What should I look for in a home defense only shotgun. I want to spend the least amount of money since it would never be used for anything, unless god forbid the day comes I need it, but with that said I want something that is going to work when I pick it up.

Any suggestions? Action? Gauge? Brands to look at? Brands to stay away from?


----------



## gunluver (Jul 23, 2009)

mossberg 500 pump action in 12 guage. simple, proven, inexpensive, and it works


----------



## von buck (Oct 12, 2009)

gunluver said:


> mossberg 500 pump action in 12 guage. simple, proven, inexpensive, and it works


+1. I just got a mossberg Maverick the other day to tide me over untill I get my handgun permit. 
I feel safer allready with this baby by my bed.

Andy


----------



## Todd (Jul 3, 2006)

Remington 870 is also very popular.


----------



## thelonerang3r (Jul 30, 2009)

I don't see how one could go wrong with either gun. Proven, reliable, and under $300


----------



## Loupgarou (Oct 7, 2009)

I have a Remington 870 with a Knoxx SpecOps adjustable stock on it (my arms are a little bit short for comfort with the factory stocks). An adjustable stock will telescope back and forth to reach the correct length for each user, and, when fully collapsed, can also allow for storage in smaller areas. This is important, since having a shotgun fit the user properly is vital for accurate aiming, and so that the user can handle the recoil generated when the shotgun is fired. I would not recommend however, a foldable stock, just the recoil-absorbing version of the Knoxx SpecOps.

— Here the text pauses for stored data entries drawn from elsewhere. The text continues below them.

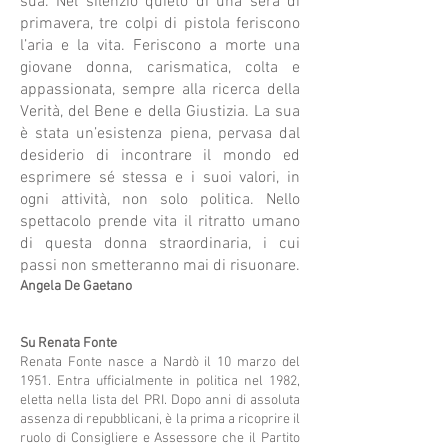
sua. Nel silenzio quieto di una sera di
primavera, tre colpi di pistola feriscono
l’aria e la vita. Feriscono a morte una
giovane donna, carismatica, colta e
appassionata, sempre alla ricerca della
Verità, del Bene e della Giustizia. La sua
è stata un’esistenza piena, pervasa dal
desiderio di incontrare il mondo ed
esprimere sé stessa e i suoi valori, in
ogni attività, non solo politica. Nello
spettacolo prende vita il ritratto umano
di questa donna straordinaria, i cui
passi non smetteranno mai di risuonare.
Angela De Gaetano
Su Renata Fonte
Renata Fonte nasce a Nardò il 10 marzo del
1951. Entra ufficialmente in politica nel 1982,
eletta nella lista del PRI. Dopo anni di assoluta
assenza di repubblicani, è la prima a ricoprire il
ruolo di Consigliere e Assessore che il Partito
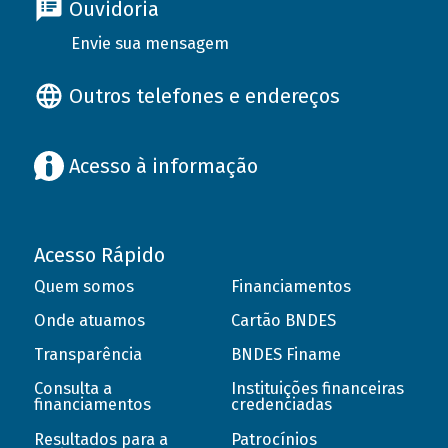
Ouvidoria
Envie sua mensagem
Outros telefones e endereços
Acesso à informação
Acesso Rápido
Quem somos
Financiamentos
Onde atuamos
Cartão BNDES
Transparência
BNDES Finame
Consulta a
Instituições financeiras
financiamentos
credenciadas
Resultados para a
Patrocínios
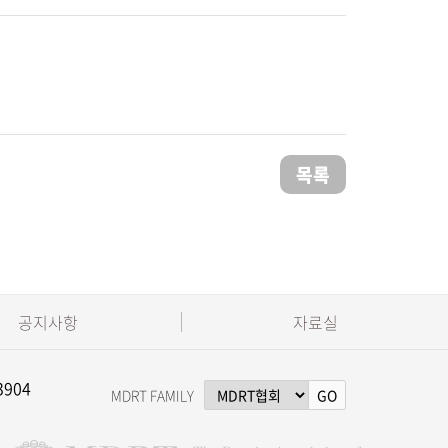
목록
공지사항
자료실
3904
MDRT FAMILY
GO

Of course, nothing can substittute for the need to practice. Even if you don't plan to use the shotgun for anything but HD, don't wait until dangers happens (and I hope it never never does!) to develop the required expertise. Take it to the range several times, preferably with a buddy or instructor who is well-versed in the handling and firing of a shotgun. This will also be the way to go when you do receive your handgun. Be completely familiar with the way each of them cycles and functions, and be safe. IMO, the shotgun will need more practice for optimum effect than the handgun will, depending in part on the loads used. (Mine is a 12ga and I shoot #4 buck out of it.)

Just my two kopecks. Good luck with your search.


----------